Content starts

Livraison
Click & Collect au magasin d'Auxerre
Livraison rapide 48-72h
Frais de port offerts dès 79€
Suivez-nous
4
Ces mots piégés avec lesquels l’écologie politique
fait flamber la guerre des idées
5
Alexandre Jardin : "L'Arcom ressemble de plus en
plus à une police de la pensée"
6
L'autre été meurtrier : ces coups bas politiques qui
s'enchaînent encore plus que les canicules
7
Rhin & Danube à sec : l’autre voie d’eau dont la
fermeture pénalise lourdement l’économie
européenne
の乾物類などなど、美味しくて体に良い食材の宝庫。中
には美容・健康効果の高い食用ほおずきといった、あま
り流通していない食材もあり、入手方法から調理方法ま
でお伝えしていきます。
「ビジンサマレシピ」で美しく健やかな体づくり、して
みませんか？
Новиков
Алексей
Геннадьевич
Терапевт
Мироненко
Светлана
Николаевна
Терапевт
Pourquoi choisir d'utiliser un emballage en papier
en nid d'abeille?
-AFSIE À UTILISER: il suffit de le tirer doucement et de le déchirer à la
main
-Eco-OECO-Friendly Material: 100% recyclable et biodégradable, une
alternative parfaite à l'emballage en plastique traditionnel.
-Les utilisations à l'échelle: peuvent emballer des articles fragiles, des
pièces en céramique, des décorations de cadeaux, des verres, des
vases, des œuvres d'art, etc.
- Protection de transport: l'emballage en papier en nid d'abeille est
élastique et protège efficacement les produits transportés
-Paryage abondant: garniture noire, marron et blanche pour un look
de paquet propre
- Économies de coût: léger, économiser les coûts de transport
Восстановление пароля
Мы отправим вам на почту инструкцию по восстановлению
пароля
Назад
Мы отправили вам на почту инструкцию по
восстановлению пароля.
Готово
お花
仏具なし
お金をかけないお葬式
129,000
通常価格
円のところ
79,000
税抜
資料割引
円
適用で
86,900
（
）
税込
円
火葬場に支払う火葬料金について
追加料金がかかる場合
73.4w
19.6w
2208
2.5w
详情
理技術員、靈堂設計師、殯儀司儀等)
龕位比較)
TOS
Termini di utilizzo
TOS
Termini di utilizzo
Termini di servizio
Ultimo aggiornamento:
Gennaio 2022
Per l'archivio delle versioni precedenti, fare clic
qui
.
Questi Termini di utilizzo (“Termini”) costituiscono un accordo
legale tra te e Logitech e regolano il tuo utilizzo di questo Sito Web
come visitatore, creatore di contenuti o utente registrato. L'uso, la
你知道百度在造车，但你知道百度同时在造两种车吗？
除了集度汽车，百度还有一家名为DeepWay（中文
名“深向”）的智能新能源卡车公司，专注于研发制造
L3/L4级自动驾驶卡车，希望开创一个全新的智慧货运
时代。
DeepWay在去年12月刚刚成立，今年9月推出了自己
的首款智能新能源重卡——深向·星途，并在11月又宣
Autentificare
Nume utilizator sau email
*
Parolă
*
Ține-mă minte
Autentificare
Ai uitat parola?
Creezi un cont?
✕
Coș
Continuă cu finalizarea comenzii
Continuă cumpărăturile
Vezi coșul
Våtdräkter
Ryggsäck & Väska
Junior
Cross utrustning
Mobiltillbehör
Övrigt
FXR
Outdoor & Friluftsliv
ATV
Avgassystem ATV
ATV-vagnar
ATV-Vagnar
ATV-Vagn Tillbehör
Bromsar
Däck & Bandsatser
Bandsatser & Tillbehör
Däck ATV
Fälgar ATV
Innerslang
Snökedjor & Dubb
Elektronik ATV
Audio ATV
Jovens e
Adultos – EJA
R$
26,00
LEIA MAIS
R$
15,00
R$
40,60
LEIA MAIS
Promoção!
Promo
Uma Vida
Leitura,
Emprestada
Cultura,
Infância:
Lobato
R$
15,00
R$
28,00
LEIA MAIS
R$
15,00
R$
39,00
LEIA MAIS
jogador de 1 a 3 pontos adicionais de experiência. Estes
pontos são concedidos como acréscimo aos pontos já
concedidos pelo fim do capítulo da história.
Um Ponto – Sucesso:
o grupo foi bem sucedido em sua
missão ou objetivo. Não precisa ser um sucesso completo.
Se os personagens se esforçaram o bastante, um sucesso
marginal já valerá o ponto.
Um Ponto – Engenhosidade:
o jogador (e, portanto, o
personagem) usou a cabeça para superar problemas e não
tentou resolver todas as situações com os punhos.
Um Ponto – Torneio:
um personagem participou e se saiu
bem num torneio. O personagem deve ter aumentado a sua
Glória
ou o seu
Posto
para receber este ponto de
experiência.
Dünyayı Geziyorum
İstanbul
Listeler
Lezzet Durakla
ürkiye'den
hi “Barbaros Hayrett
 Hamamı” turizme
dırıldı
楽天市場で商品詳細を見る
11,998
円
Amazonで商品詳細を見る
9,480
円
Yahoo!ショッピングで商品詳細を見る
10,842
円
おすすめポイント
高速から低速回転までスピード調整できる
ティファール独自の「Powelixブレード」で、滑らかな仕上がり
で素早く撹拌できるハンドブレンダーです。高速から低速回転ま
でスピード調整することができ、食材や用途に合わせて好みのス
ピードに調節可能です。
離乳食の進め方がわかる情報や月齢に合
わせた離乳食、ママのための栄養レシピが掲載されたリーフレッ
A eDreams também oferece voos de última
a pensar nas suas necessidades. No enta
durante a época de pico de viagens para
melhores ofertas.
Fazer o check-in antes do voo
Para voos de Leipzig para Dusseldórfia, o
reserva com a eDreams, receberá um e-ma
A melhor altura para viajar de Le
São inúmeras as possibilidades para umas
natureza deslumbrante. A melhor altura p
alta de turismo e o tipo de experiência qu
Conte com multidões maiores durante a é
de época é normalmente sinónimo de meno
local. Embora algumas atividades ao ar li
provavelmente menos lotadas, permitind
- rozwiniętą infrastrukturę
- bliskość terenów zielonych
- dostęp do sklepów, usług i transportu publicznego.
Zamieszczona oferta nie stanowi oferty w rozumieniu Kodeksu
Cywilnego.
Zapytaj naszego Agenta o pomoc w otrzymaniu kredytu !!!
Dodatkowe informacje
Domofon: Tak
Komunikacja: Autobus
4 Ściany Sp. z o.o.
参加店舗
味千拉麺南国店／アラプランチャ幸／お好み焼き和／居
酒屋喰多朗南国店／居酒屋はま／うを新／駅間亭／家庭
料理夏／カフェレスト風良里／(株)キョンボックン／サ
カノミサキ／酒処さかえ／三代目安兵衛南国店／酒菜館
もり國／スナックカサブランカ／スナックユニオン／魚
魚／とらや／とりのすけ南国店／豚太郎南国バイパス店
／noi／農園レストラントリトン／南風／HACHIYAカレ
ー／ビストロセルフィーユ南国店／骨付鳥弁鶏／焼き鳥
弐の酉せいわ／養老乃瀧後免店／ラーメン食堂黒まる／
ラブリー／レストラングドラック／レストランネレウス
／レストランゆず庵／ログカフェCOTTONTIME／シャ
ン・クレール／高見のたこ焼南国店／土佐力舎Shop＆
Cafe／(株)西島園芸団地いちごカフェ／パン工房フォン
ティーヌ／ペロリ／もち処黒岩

Content ends

### WHAT YOU ARE ASKED TO DO
Return the full listing, character for character.

### ANSWER
Livraison
Click & Collect au magasin d'Auxerre
Livraison rapide 48-72h
Frais de port offerts dès 79€
Suivez-nous
4
Ces mots piégés avec lesquels l’écologie politique
fait flamber la guerre des idées
5
Alexandre Jardin : "L'Arcom ressemble de plus en
plus à une police de la pensée"
6
L'autre été meurtrier : ces coups bas politiques qui
s'enchaînent encore plus que les canicules
7
Rhin & Danube à sec : l’autre voie d’eau dont la
fermeture pénalise lourdement l’économie
européenne
の乾物類などなど、美味しくて体に良い食材の宝庫。中
には美容・健康効果の高い食用ほおずきといった、あま
り流通していない食材もあり、入手方法から調理方法ま
でお伝えしていきます。
「ビジンサマレシピ」で美しく健やかな体づくり、して
みませんか？
Новиков
Алексей
Геннадьевич
Терапевт
Мироненко
Светлана
Николаевна
Терапевт
Pourquoi choisir d'utiliser un emballage en papier
en nid d'abeille?
-AFSIE À UTILISER: il suffit de le tirer doucement et de le déchirer à la
main
-Eco-OECO-Friendly Material: 100% recyclable et biodégradable, une
alternative parfaite à l'emballage en plastique traditionnel.
-Les utilisations à l'échelle: peuvent emballer des articles fragiles, des
pièces en céramique, des décorations de cadeaux, des verres, des
vases, des œuvres d'art, etc.
- Protection de transport: l'emballage en papier en nid d'abeille est
élastique et protège efficacement les produits transportés
-Paryage abondant: garniture noire, marron et blanche pour un look
de paquet propre
- Économies de coût: léger, économiser les coûts de transport
Восстановление пароля
Мы отправим вам на почту инструкцию по восстановлению
пароля
Назад
Мы отправили вам на почту инструкцию по
восстановлению пароля.
Готово
お花
仏具なし
お金をかけないお葬式
129,000
通常価格
円のところ
79,000
税抜
資料割引
円
適用で
86,900
（
）
税込
円
火葬場に支払う火葬料金について
追加料金がかかる場合
73.4w
19.6w
2208
2.5w
详情
理技術員、靈堂設計師、殯儀司儀等)
龕位比較)
TOS
Termini di utilizzo
TOS
Termini di utilizzo
Termini di servizio
Ultimo aggiornamento:
Gennaio 2022
Per l'archivio delle versioni precedenti, fare clic
qui
.
Questi Termini di utilizzo (“Termini”) costituiscono un accordo
legale tra te e Logitech e regolano il tuo utilizzo di questo Sito Web
come visitatore, creatore di contenuti o utente registrato. L'uso, la
你知道百度在造车，但你知道百度同时在造两种车吗？
除了集度汽车，百度还有一家名为DeepWay（中文
名“深向”）的智能新能源卡车公司，专注于研发制造
L3/L4级自动驾驶卡车，希望开创一个全新的智慧货运
时代。
DeepWay在去年12月刚刚成立，今年9月推出了自己
的首款智能新能源重卡——深向·星途，并在11月又宣
Autentificare
Nume utilizator sau email
*
Parolă
*
Ține-mă minte
Autentificare
Ai uitat parola?
Creezi un cont?
✕
Coș
Continuă cu finalizarea comenzii
Continuă cumpărăturile
Vezi coșul
Våtdräkter
Ryggsäck & Väska
Junior
Cross utrustning
Mobiltillbehör
Övrigt
FXR
Outdoor & Friluftsliv
ATV
Avgassystem ATV
ATV-vagnar
ATV-Vagnar
ATV-Vagn Tillbehör
Bromsar
Däck & Bandsatser
Bandsatser & Tillbehör
Däck ATV
Fälgar ATV
Innerslang
Snökedjor & Dubb
Elektronik ATV
Audio ATV
Jovens e
Adultos – EJA
R$
26,00
LEIA MAIS
R$
15,00
R$
40,60
LEIA MAIS
Promoção!
Promo
Uma Vida
Leitura,
Emprestada
Cultura,
Infância:
Lobato
R$
15,00
R$
28,00
LEIA MAIS
R$
15,00
R$
39,00
LEIA MAIS
jogador de 1 a 3 pontos adicionais de experiência. Estes
pontos são concedidos como acréscimo aos pontos já
concedidos pelo fim do capítulo da história.
Um Ponto – Sucesso:
o grupo foi bem sucedido em sua
missão ou objetivo. Não precisa ser um sucesso completo.
Se os personagens se esforçaram o bastante, um sucesso
marginal já valerá o ponto.
Um Ponto – Engenhosidade:
o jogador (e, portanto, o
personagem) usou a cabeça para superar problemas e não
tentou resolver todas as situações com os punhos.
Um Ponto – Torneio:
um personagem participou e se saiu
bem num torneio. O personagem deve ter aumentado a sua
Glória
ou o seu
Posto
para receber este ponto de
experiência.
Dünyayı Geziyorum
İstanbul
Listeler
Lezzet Durakla
ürkiye'den
hi “Barbaros Hayrett
 Hamamı” turizme
dırıldı
楽天市場で商品詳細を見る
11,998
円
Amazonで商品詳細を見る
9,480
円
Yahoo!ショッピングで商品詳細を見る
10,842
円
おすすめポイント
高速から低速回転までスピード調整できる
ティファール独自の「Powelixブレード」で、滑らかな仕上がり
で素早く撹拌できるハンドブレンダーです。高速から低速回転ま
でスピード調整することができ、食材や用途に合わせて好みのス
ピードに調節可能です。
離乳食の進め方がわかる情報や月齢に合
わせた離乳食、ママのための栄養レシピが掲載されたリーフレッ
A eDreams também oferece voos de última
a pensar nas suas necessidades. No enta
durante a época de pico de viagens para
melhores ofertas.
Fazer o check-in antes do voo
Para voos de Leipzig para Dusseldórfia, o
reserva com a eDreams, receberá um e-ma
A melhor altura para viajar de Le
São inúmeras as possibilidades para umas
natureza deslumbrante. A melhor altura p
alta de turismo e o tipo de experiência qu
Conte com multidões maiores durante a é
de época é normalmente sinónimo de meno
local. Embora algumas atividades ao ar li
provavelmente menos lotadas, permitind
- rozwiniętą infrastrukturę
- bliskość terenów zielonych
- dostęp do sklepów, usług i transportu publicznego.
Zamieszczona oferta nie stanowi oferty w rozumieniu Kodeksu
Cywilnego.
Zapytaj naszego Agenta o pomoc w otrzymaniu kredytu !!!
Dodatkowe informacje
Domofon: Tak
Komunikacja: Autobus
4 Ściany Sp. z o.o.
参加店舗
味千拉麺南国店／アラプランチャ幸／お好み焼き和／居
酒屋喰多朗南国店／居酒屋はま／うを新／駅間亭／家庭
料理夏／カフェレスト風良里／(株)キョンボックン／サ
カノミサキ／酒処さかえ／三代目安兵衛南国店／酒菜館
もり國／スナックカサブランカ／スナックユニオン／魚
魚／とらや／とりのすけ南国店／豚太郎南国バイパス店
／noi／農園レストラントリトン／南風／HACHIYAカレ
ー／ビストロセルフィーユ南国店／骨付鳥弁鶏／焼き鳥
弐の酉せいわ／養老乃瀧後免店／ラーメン食堂黒まる／
ラブリー／レストラングドラック／レストランネレウス
／レストランゆず庵／ログカフェCOTTONTIME／シャ
ン・クレール／高見のたこ焼南国店／土佐力舎Shop＆
Cafe／(株)西島園芸団地いちごカフェ／パン工房フォン
ティーヌ／ペロリ／もち処黒岩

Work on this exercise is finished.